Beyond vehicles and factories, Nissi Ogulu also builds worlds. Through Creele Animation Studios, she channels the same structured thinking into storytelling, using 3D animation to tell African stories at a global standard. Projects like The Satchel and SOPO draw from African history and imagination, proving that cultural narratives can be technically excellent and globally competitive.
This isn’t a creative detour. It’s an extension of the same belief: that Africa needs infrastructure, not just physical, but cultural. For Nissi, technology and art are not opposing forces. They’re collaborators. One builds movement; the other builds meaning.
Seen this way, Nissi isn’t juggling multiple identities. She’s integrating them as an engineer, founder, creative and builder.

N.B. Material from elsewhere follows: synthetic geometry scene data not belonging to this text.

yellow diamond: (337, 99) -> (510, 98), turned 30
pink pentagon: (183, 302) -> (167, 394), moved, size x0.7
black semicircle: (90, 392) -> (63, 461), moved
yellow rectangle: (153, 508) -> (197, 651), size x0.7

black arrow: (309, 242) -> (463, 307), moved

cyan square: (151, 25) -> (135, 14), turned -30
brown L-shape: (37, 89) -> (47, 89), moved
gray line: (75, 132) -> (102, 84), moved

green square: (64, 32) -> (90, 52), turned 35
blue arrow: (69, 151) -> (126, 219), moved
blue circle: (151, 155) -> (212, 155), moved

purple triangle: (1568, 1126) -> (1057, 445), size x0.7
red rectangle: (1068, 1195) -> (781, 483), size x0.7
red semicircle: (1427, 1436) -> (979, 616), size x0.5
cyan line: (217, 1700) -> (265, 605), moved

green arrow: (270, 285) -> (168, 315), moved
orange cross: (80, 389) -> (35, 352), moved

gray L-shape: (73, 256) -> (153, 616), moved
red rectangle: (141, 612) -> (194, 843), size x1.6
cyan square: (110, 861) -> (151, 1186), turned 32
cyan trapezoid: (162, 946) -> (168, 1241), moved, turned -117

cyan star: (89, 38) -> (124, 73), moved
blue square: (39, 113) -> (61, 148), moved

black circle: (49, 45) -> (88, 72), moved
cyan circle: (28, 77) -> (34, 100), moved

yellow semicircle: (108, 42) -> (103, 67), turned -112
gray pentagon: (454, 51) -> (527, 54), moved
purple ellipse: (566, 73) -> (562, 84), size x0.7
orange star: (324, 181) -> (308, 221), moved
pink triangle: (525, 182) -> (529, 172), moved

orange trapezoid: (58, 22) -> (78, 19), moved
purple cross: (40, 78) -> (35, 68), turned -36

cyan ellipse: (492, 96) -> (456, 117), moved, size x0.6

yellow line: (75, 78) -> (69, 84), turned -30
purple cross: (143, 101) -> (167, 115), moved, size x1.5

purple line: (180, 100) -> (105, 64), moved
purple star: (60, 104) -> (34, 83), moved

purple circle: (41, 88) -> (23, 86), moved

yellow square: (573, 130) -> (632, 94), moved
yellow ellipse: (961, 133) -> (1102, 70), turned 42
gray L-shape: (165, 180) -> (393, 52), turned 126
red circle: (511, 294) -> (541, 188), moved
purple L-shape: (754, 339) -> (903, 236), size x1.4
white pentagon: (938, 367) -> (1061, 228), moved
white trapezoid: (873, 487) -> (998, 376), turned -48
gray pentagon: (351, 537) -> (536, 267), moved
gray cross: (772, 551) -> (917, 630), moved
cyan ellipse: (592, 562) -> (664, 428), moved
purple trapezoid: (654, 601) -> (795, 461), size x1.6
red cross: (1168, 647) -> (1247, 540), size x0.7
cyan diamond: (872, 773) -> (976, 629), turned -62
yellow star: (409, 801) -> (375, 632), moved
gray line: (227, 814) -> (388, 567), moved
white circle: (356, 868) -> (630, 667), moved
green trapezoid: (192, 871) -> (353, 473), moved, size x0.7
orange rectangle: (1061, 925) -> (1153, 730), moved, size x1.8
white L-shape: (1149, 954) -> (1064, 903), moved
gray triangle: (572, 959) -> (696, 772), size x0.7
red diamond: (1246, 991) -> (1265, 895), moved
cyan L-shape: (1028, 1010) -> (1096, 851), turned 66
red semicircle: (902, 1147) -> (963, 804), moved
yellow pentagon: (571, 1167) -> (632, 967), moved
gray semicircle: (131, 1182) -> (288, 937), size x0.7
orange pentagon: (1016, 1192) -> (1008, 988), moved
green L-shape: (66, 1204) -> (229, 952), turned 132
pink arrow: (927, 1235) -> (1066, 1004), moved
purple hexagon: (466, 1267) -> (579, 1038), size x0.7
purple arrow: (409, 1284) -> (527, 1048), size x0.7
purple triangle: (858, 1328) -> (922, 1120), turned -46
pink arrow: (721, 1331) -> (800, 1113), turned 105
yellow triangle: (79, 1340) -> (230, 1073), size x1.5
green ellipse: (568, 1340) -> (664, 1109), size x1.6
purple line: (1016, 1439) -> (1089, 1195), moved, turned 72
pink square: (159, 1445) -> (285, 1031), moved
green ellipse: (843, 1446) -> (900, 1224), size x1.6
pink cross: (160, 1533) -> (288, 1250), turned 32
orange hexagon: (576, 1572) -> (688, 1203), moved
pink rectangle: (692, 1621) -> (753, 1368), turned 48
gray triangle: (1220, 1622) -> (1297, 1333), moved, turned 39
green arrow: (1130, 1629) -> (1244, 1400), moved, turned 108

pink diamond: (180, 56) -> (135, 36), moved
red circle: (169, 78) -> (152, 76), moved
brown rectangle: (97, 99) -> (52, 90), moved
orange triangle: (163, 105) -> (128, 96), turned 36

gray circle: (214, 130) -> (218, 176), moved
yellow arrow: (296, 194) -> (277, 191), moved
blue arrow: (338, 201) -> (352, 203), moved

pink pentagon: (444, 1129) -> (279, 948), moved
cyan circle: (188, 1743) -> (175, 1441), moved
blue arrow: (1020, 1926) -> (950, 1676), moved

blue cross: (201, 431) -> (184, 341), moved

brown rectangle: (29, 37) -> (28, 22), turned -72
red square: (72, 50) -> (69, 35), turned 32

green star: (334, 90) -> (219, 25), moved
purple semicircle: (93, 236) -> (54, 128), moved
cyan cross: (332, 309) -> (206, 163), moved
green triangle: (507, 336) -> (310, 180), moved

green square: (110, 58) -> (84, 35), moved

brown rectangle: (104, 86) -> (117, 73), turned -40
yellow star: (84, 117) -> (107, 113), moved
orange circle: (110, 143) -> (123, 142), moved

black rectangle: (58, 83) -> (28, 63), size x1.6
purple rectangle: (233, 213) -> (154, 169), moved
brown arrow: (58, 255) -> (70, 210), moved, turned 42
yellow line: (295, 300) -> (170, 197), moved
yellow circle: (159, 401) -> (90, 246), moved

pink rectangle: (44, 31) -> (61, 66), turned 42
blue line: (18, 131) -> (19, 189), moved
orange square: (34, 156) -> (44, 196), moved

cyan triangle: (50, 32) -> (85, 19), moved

When Engineers Think Long-Term, Futures Change
Nissi Ogulu represents a kind of African excellence that refuses to be boxed in. She shows that you can lead engineering projects, build companies, and still create culture without shrinking yourself to fit expectations.
Her story matters because it expands what’s possible. It challenges the idea that creativity and logic must compete. And it reminds us that some of the most important builders are working quietly, laying foundations that will outlast headlines.
At RefinedNG, we spotlight Africans who are shaping the future across technology, culture, and innovation, and Nissi Ogulu is exactly that kind of story.